4. Vivienne

It’s a shame that Vivienne, one of the only mages who isn’t opposed to the Circle of Magi, the mage prison masquerading as a school in the Dragon Age universe, wasn’t in Dragon Age II, the game that had the war between mages and their Templar keepers at the center of its story. As much as I disagree with Vivienne’s beliefs on a fundamental level, I can’t help but be drawn in by the nuance. Vivienne is a mage who fully admits that she and people like her are dangerous, and a system like the Circle could probably alleviate everyone’s problems, but not in its current form.
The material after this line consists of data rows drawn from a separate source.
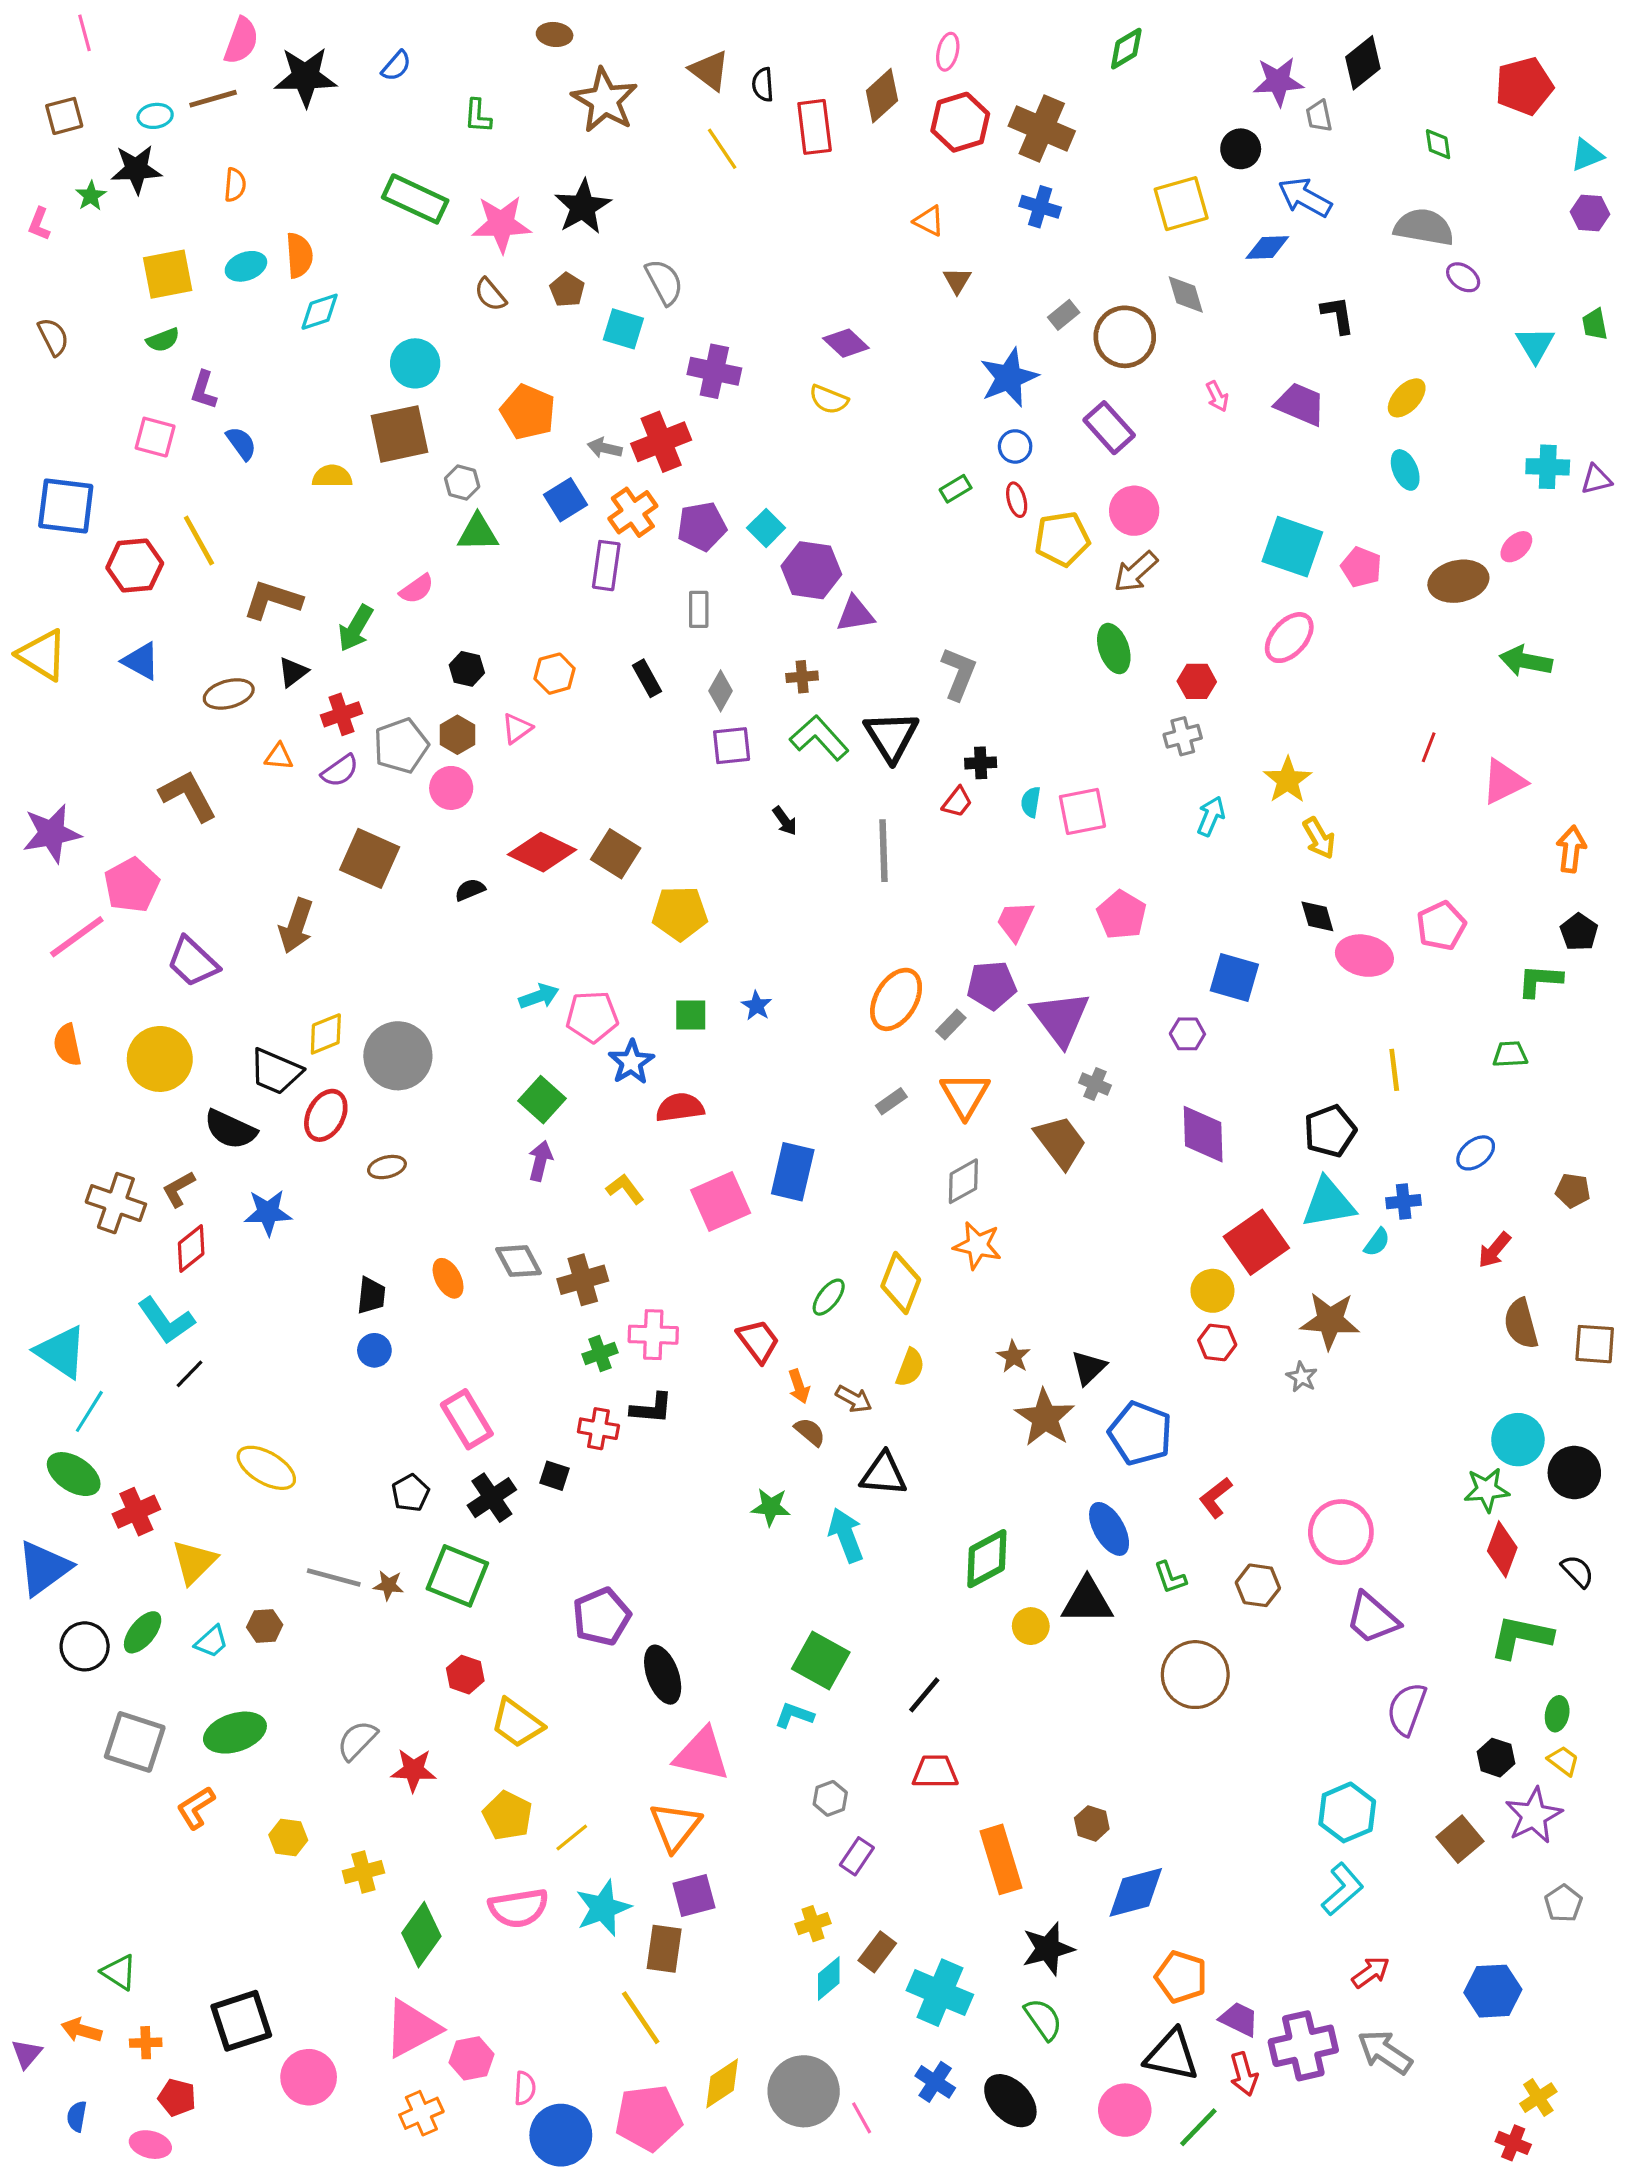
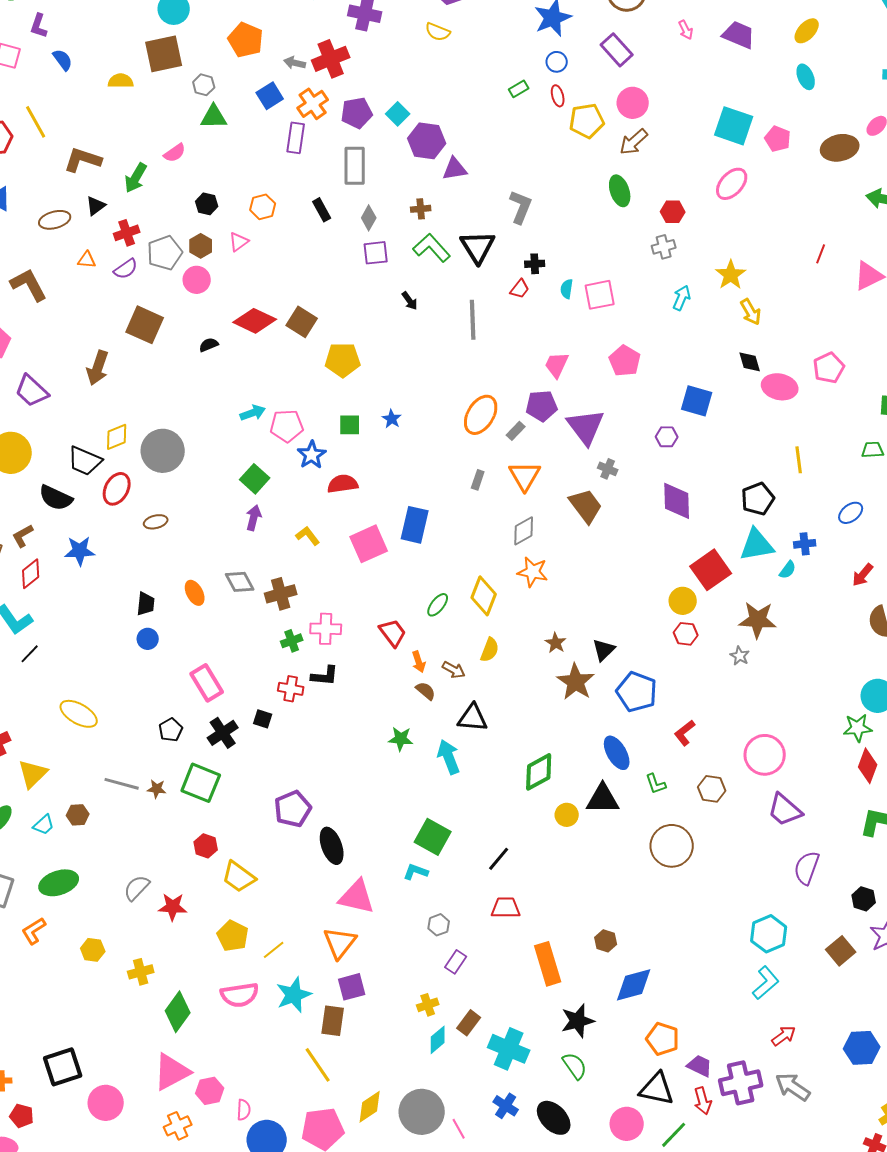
gray rectangle: (699, 609) -> (355, 166), size x1.6
gray rectangle: (891, 1101) -> (478, 480), turned -36

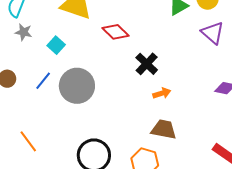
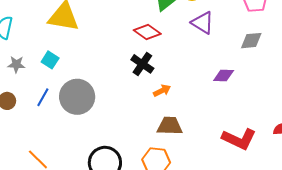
gray star: (24, 32) -> (16, 64), moved
red diamond: (116, 32) -> (147, 32), moved

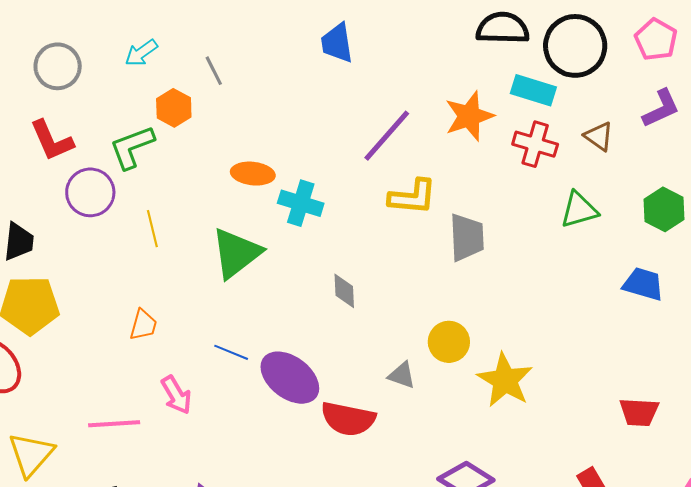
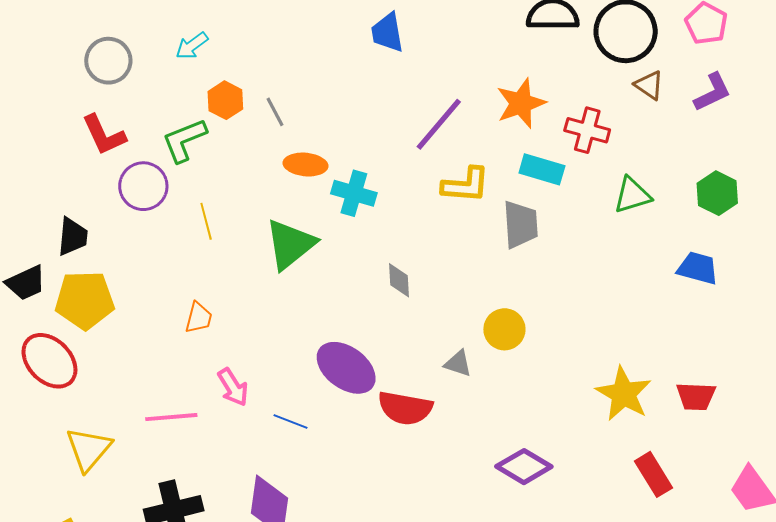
gray line: (214, 71) -> (275, 112), moved
cyan rectangle: (533, 90) -> (542, 169), moved
brown triangle: (599, 136) -> (649, 85), moved
blue line: (231, 352) -> (291, 421), moved
yellow star: (505, 380) -> (624, 394), moved

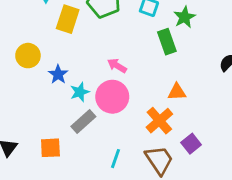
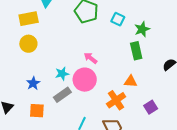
yellow rectangle: (68, 19) -> (29, 19), moved, turned 54
green rectangle: (167, 42) -> (136, 51), moved
blue star: (58, 74) -> (33, 83), moved
purple square: (191, 144) -> (151, 107), moved

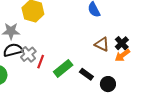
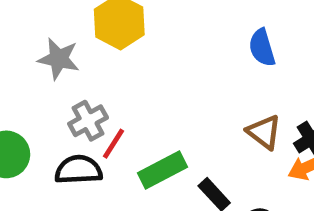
black semicircle: (13, 50) -> (78, 170), moved

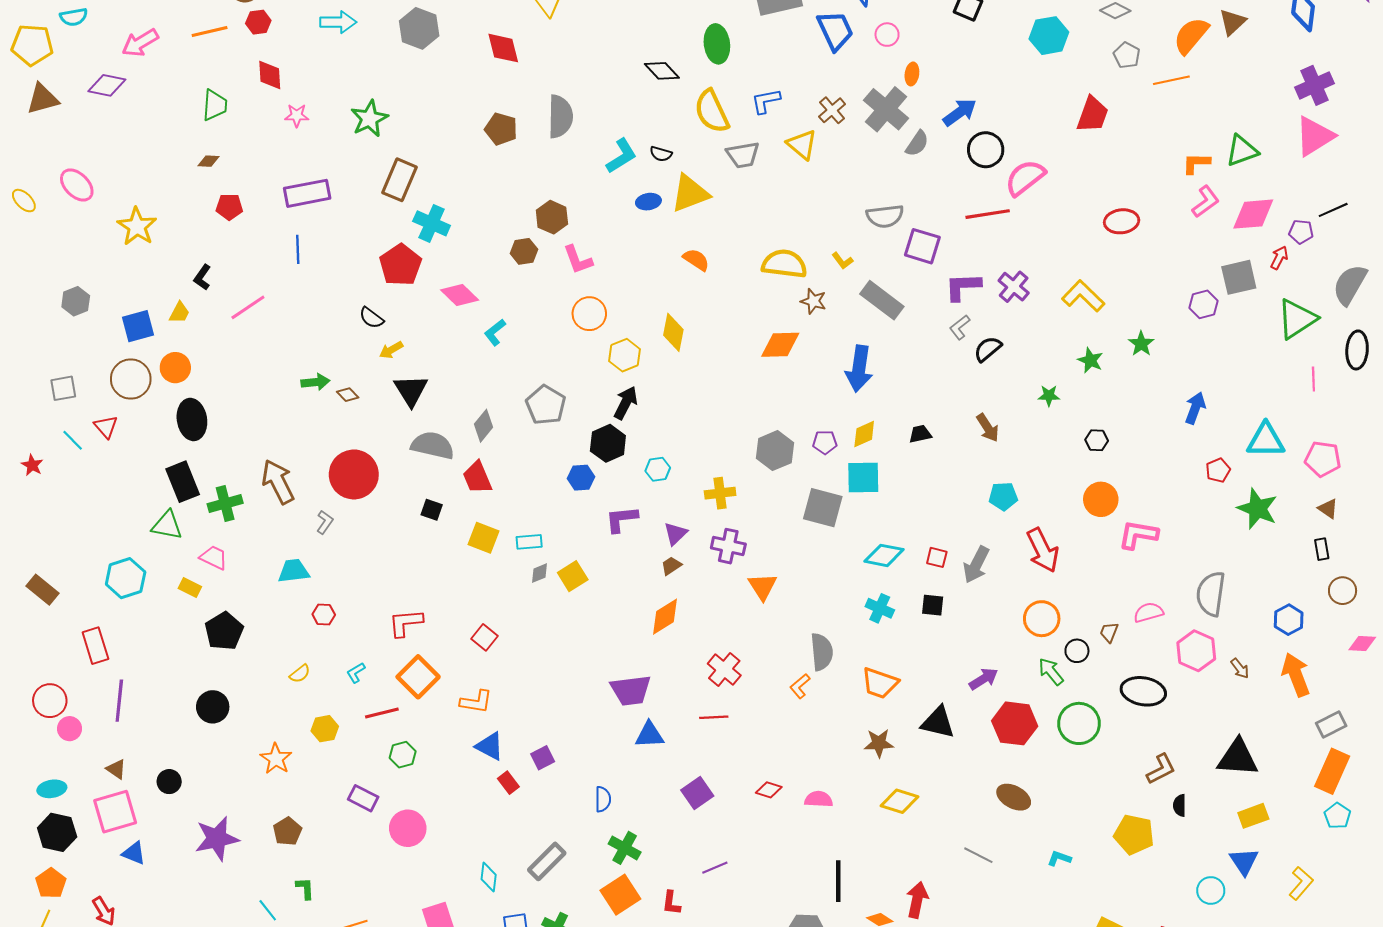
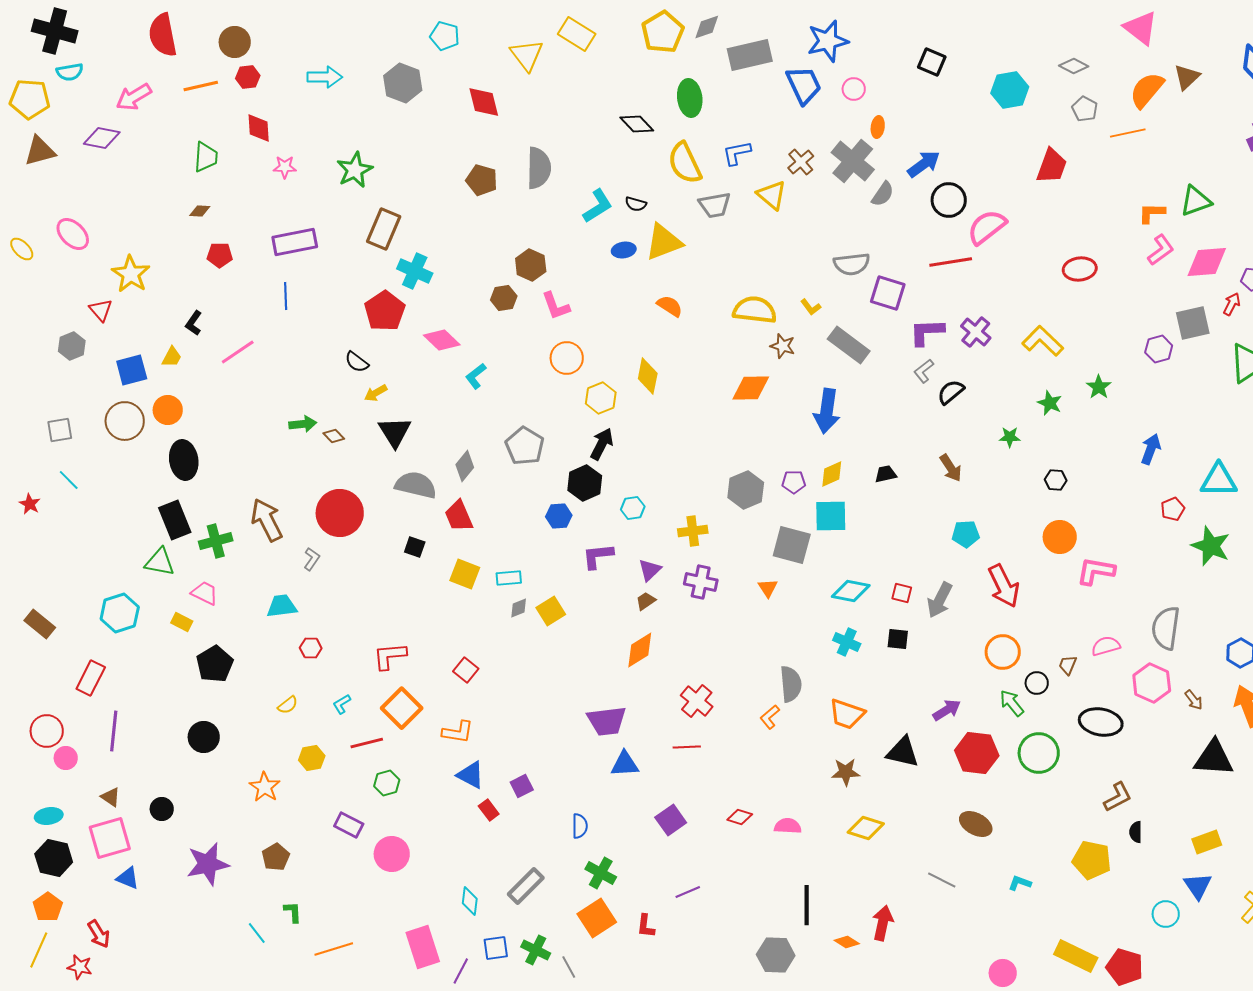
red triangle: (106, 427) -> (101, 310), moved
orange triangle: (763, 587) -> (768, 588), moved, size x0.7
red rectangle: (95, 646) -> (91, 678), turned 44
black triangle: (1238, 758) -> (1214, 758), moved

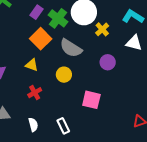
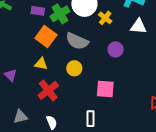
purple rectangle: (37, 12) -> (38, 11), turned 72
green cross: (58, 18) -> (60, 14), turned 30
red cross: (35, 93) -> (48, 90), size x1.5
white rectangle: (63, 126) -> (91, 119), moved, turned 35

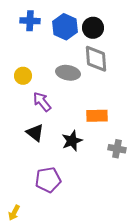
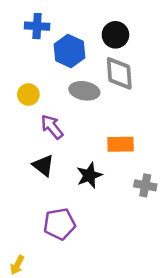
blue hexagon: (65, 27) -> (69, 51), moved

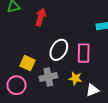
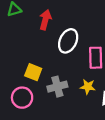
white ellipse: (59, 50) -> (68, 41), moved

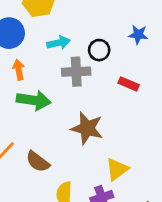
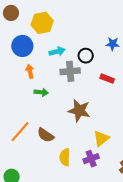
green arrow: (34, 100) -> (41, 92), size x0.6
Whereas Dragon Age II paints mages as an oppressed class of people (while also simultaneously believing that they are inevitably going to become threats to society no matter what you do), Vivienne’s view of the situation is far more complex, and it makes you wonder if the catastrophic events of Dragon Age II might have gone very differently if only someone like her had been in Kirkwall. As a person who plays a mage in all of these games, hearing her condescend to me when I say mages should be free still feels like a particularly bad case of tinnitus, but she at least is talking more sensibly about the situation than anyone else in the room, all while having to shoulder her own personal burdens. Dragon Age’s inability to sit with that nuance has been the undoing of a lot of its world-building. It needed a character like Vivienne two games ago.